La procedura mininvasiva TAVI (Transcatheter Aortic Valve Implantation) consente l’impianto di una valvola aortica trans-catetere in caso di stenosi valvolare aortica severa, ed è indicata per pazienti che non possono essere candidati all’intervento tradizionale a cuore aperto, per esempio per il rischio di complicanze post-operatorie, e comunque per età superiore ai 75 anni. Tra le modalità di accesso troviamo la TAVI Transapicale, che prevede una piccola incisione sul torace, e la TAVI Transfemorale, con l’introduzione di cateteri per il rilascio del device nell’arteria femorale. Negli ultimi anni, inoltre, è stato sviluppato l’utilizzo di altri accessi con ridotta invasività: quello Transascellare e quello Trans-succlavio.

Abbiamo chiesto al Dott. Gaetano Contegiacomo, specialista in Cardiologia Interventistica e responsabile dell’Unità di Emodinamica di Anthea Hospital, le differenze tra gli accessi e come viene scelto l’approccio ottimale.

TAVI Transapicale e TAVI Transfemorale: le differenze

Tutti gli interventi TAVI vengono eseguiti in sala ibrida, che permette operazioni di chirurgia cardiaca, vascolare e di emodinamica interventistica anche a elevata complessità, grazie alla co-presenza di strumentazione di diagnostica radiologica e della tecnologia di cui è dotata una sala operatoria di cardiochirurgia classica. A svolgerli l’Heart Team, una “squadra del cuore” formata da diversi specialisti, come il cardiochirurgo, l’emodinamista, l’elettrofisiologo, che lavorano insieme per offrire al paziente un percorso altamente personalizzato e il più adatto possibile alle sue esigenze.

L’accesso Transapicale, di pertinenza quasi esclusivamente cardiochirurgica, è meno invasivo dell’intervento tradizionale, ma prevede comunque un’anestesia generale (a cuore battente, ma senza l’utilizzo di circolazione extracorporea), e un’incisione del torace di 4-5 centimetri, praticata a livello dello spazio intercostale. L’intervento dura in media 2 ore e la degenza post TAVI circa 5 giorni, con una permanenza in osservazione nel reparto di terapia intensiva di 24-48 ore.

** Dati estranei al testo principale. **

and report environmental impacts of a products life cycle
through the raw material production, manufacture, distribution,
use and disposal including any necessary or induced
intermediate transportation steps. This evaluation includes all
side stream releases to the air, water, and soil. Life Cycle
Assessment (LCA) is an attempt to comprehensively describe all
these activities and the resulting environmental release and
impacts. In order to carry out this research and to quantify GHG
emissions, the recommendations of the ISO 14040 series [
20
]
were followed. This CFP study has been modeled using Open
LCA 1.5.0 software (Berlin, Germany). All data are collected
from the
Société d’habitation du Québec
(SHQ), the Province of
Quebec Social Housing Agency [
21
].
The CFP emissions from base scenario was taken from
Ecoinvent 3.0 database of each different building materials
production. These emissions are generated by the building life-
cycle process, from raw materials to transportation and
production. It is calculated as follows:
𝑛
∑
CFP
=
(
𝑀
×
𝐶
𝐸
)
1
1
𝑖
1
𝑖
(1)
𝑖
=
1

Nel caso dell’accesso Transfemorale, come in quello Transascellare e quello Trans-succlavio, la figura dell’emodinamista è cooperativa e svolge un ruolo indispensabile, in quanto gestisce anche gli accessi, oltre che le angiografie. L’intervento prevede un’anestesia locale e che la protesi biologica venga inserita e rilasciata tramite l’introduzione di cateteri nell’arteria femorale (o ascellare o succlavia). Dura circa un’ora e la degenza post TAVI prevede un ricovero di circa 3 giorni, con terapia intensiva di 12-24 ore.

TAVI: come scegliere l’accesso più adatto

Negli ultimi anni l’utilizzo della TAVI Transapicale si è notevolmente ridotto, e potrebbe essere stimato a meno del 5% circa del totale degli interventi di impianto di valvola aortica trans-catetere.

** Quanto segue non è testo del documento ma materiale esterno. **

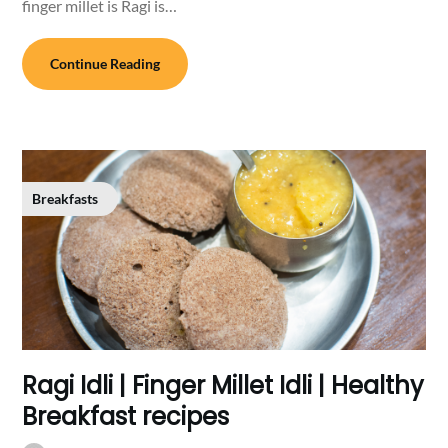
finger millet is Ragi is…
Continue Reading
Breakfasts
Ragi Idli | Finger Millet Idli | Healthy
Breakfast recipes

La procedura Transapicale, infatti, viene preferita solo nei casi in cui non sia percorribile l’accesso Transfemorale, come in passato, ma anche quello Transascellare o quello Trans-succlavio, che hanno in comune con l’accesso femorale la minore invasività (intervento percutaneo, anestesia locale, tempi ridotti di intervento e di ricovero).

Diversi i motivi principali della riduzione del ricorso alla TAVI Transapicale in favore di quella Trasfemorale (oltre che Transascellare e Trans-succlavia), nonostante in letteratura la mortalità a 30 giorni tra i due gruppi sia sostanzialmente sovrapponibile.

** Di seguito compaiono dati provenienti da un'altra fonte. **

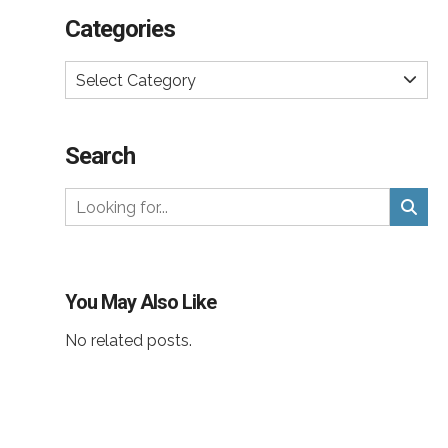
Categories
Select Category
Search
You May Also Like
No related posts.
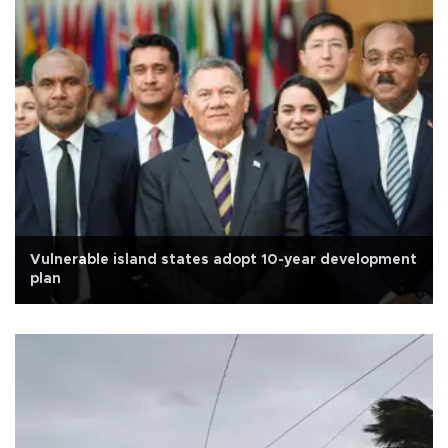
Vulnerable island states adopt 10-year development
plan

Primo tra tutti la possibilità di utilizzare anche altri accessi mininvasivi, come quello Transascellare e quello Trans-succlavio, se quello Transfemorale non è percorribile.

Negli anni, poi, i device in commercio hanno acquisito dimensioni sempre più ridotte. Se in passato erano necessari per i cateteri accessi da 6-7 millimetri, oggi bastano 5 millimetri per introdurre la protesi biologica, facilmente individuabili anche in pazienti polivasculopatici. Inoltre, le tecnologie avanzate mettono a disposizione diverse soluzioni, come gli shockwave, palloni a ultrasuoni che frantumano, dove presenti, le placche aterosclerotiche e rendono gli accessi praticabili.

Infine, l’anestesia generale in questo tipo di interventi è stata progressivamente abbandonata, quando possibile. Tutto in favore di un approccio sempre più mininvasivo.